How Much Does Outlet Replacement Cost?
Published on | Written by Alec Pow
This article was researched using 13 sources. See our methodology and corrections policy.
A wall receptacle is the point where a branch circuit meets a plug, so replacement can mean a quick device swap or a small electrical repair. In the U.S., May 2026 professional data lists $150-$350 per outlet with an average of $200 (that's 6.7 hours of your life at a $30/hr wage, or $80 in 1990 money), and the bill rises when the outlet needs GFCI protection, AFCI protection, weather-rated hardware, troubleshooting, or access inside finished walls.
The quote pays for the device, electrician labor, testing, travel, and any small materials needed to secure the receptacle. Exact pricing is often private because electricians price by service minimums, local labor markets, diagnostic time, and whether the failed outlet points to a circuit problem.
Replacement is priced per receptacle or per visit, and the labor share rises when the electrician has to diagnose a dead circuit before installing the device. Room type also matters because kitchen, bath, garage, exterior, laundry, and basement locations can call for GFCI, weather-rated, or tamper-resistant hardware.

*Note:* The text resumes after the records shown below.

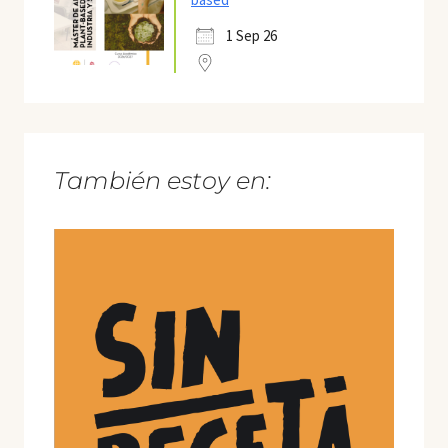
1 Sep 26
También estoy en:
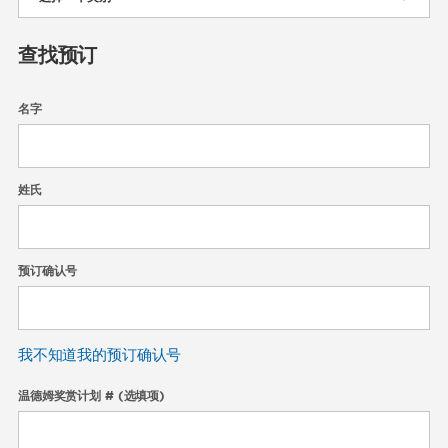
查找预订
名字
姓氏
预订确认号
我不知道我的预订确认号
温德姆奖赏计划 # (选填项)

The practical entities in this small job are the National Electrical Code language that shapes device selection, OSHA grounding and shock-risk terms, ESFI tamper-resistant guidance, UL-listed receptacles, NEMA device ratings, Leviton-style hardware, GFCI and AFCI protection, the branch circuit, the outlet box, the ground conductor, and the service-call minimum.
TLDR Professional outlet replacement sits in the low hundreds per receptacle when the existing box and wiring are sound.

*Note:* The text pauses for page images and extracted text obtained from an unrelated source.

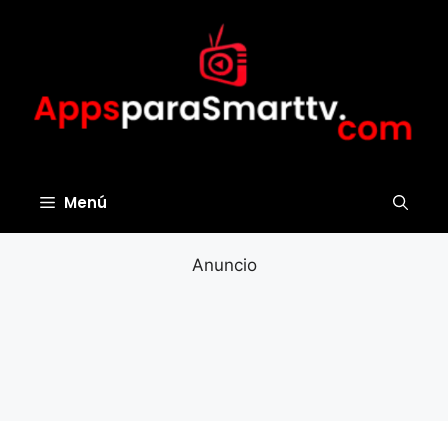
Saltar
al
contenido
Menú
Anuncio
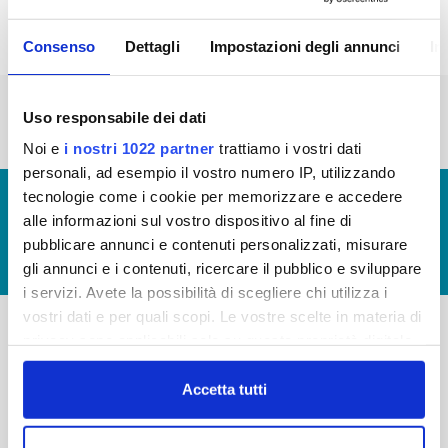
Consenso
Dettagli
Impostazioni degli annunci
In
« prima
‹ precedente
…
2
3
4
5
6
Uso responsabile dei dati
7
8
9
10
Noi e
i nostri 1022 partner
trattiamo i vostri dati
personali, ad esempio il vostro numero IP, utilizzando
tecnologie come i cookie per memorizzare e accedere
© Copyright 2017 - 2026
GLOSSARIO
alle informazioni sul vostro dispositivo al fine di
GIUDICA IL SERVIZIO
pubblicare annunci e contenuti personalizzati, misurare
LAVORA CON NOI
gli annunci e i contenuti, ricercare il pubblico e sviluppare
i servizi. Avete la possibilità di scegliere chi utilizza i
vostri dati e per quali scopi. Le vostre scelte in materia di
privacy sono applicabili solo su questa proprietà digitale
-
-
in cui avete effettuato le vostre scelte. È possibile
modificare o revocare il proprio consenso in qualsiasi
Accetta tutti
Publiacqua S.p.A
FAQ
momento dalla Dichiarazione sui cookie o facendo clic
Via Villamagna 90/c -
PRIVACY POLICY
50126 Fi
sull'icona di attivazione della privacy.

How Much Does Outlet Replacement Cost?
Jump to sections
- Replacement-only pricing from 2024 puts a receptacle replacement at about $65-$125 (about $50 in 1990 money), depending on device type and wiring condition.
- August 2025 outlet data lists one replacement at $80-$200 (about $80 in 1990 money) and a whole-house outlet refresh at $1,200-$2,600. The one-outlet midpoint is $140 because $80 + $200 = $280, and $280 divided by 2 = $140.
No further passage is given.